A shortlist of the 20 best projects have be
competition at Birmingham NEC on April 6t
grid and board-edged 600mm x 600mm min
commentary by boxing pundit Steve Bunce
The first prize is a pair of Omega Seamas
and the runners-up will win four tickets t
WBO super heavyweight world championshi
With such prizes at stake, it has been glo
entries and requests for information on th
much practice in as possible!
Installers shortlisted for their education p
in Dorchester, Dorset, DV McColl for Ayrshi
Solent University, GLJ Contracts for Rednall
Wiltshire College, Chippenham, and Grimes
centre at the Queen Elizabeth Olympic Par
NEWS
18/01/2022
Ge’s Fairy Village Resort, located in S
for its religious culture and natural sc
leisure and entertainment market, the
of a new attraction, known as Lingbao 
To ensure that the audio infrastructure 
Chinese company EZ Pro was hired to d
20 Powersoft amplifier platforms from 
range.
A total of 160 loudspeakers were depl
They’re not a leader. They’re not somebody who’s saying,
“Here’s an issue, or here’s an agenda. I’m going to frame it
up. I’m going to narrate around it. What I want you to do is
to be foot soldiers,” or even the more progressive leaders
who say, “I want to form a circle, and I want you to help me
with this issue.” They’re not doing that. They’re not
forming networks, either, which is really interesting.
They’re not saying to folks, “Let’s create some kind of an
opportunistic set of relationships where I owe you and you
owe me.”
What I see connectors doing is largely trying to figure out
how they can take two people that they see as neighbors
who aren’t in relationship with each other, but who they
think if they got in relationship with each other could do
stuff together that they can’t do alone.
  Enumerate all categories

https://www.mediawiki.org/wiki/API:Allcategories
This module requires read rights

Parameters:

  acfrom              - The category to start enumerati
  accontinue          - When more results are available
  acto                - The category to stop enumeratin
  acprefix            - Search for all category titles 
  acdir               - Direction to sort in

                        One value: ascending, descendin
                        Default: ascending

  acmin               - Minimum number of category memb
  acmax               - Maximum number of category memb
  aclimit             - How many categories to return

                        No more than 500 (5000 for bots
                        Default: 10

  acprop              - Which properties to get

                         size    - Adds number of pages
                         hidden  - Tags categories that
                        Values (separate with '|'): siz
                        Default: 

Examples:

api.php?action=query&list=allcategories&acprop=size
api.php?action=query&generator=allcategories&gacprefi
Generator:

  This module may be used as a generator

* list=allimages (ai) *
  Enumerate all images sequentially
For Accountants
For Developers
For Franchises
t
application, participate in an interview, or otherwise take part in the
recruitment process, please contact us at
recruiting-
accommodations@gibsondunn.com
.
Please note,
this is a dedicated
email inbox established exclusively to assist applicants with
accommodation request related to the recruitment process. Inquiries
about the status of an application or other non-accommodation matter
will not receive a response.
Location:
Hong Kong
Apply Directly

┄┄┄┄┄┄┄┄┄┄┄┄┄┄┄┄┄┄┄┄

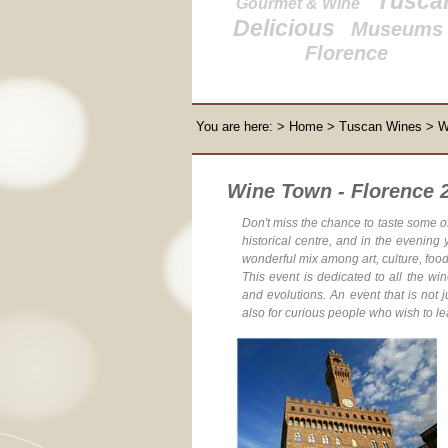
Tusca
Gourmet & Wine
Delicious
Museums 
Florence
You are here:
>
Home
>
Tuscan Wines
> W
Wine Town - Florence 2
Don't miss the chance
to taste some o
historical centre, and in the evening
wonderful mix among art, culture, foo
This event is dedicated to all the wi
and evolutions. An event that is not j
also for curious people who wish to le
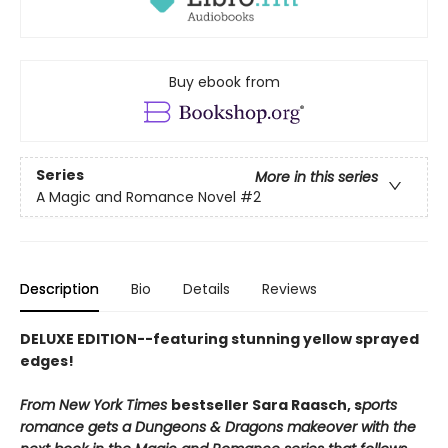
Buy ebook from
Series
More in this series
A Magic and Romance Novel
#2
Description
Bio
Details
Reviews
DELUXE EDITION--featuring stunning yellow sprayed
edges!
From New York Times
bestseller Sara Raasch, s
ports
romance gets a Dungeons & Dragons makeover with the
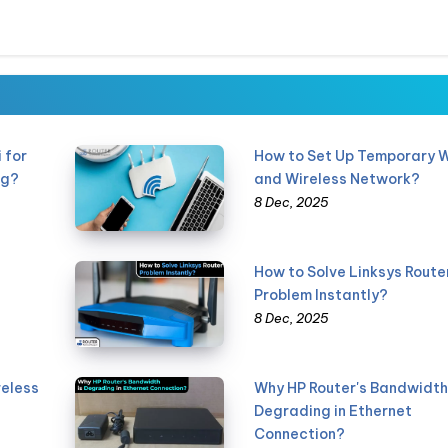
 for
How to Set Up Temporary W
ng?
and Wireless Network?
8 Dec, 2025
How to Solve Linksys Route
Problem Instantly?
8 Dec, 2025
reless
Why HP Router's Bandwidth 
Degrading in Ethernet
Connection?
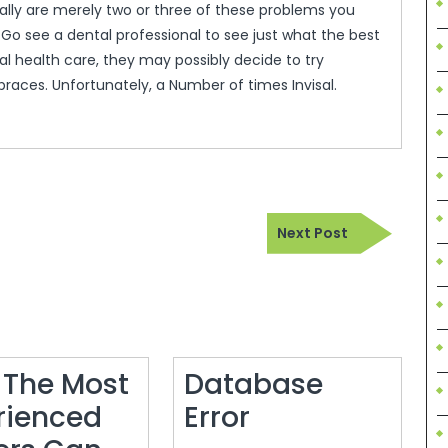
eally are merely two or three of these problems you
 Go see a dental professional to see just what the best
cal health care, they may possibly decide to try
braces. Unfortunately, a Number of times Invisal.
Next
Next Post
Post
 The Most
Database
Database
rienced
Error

┄┄┄┄┄┄┄┄┄┄┄┄┄┄┄┄┄┄┄┄

▶ **Directions for this task**:
Transcribe the records above exactly, beginning at the line that contains "A shortlist of the 20 best projects have be" and ending with the line that contains "With such prizes at stake, it has been glo", both included, and nothing else.

▶ **Answer area**:
A shortlist of the 20 best projects have be
competition at Birmingham NEC on April 6t
grid and board-edged 600mm x 600mm min
commentary by boxing pundit Steve Bunce
The first prize is a pair of Omega Seamas
and the runners-up will win four tickets t
WBO super heavyweight world championshi
With such prizes at stake, it has been glo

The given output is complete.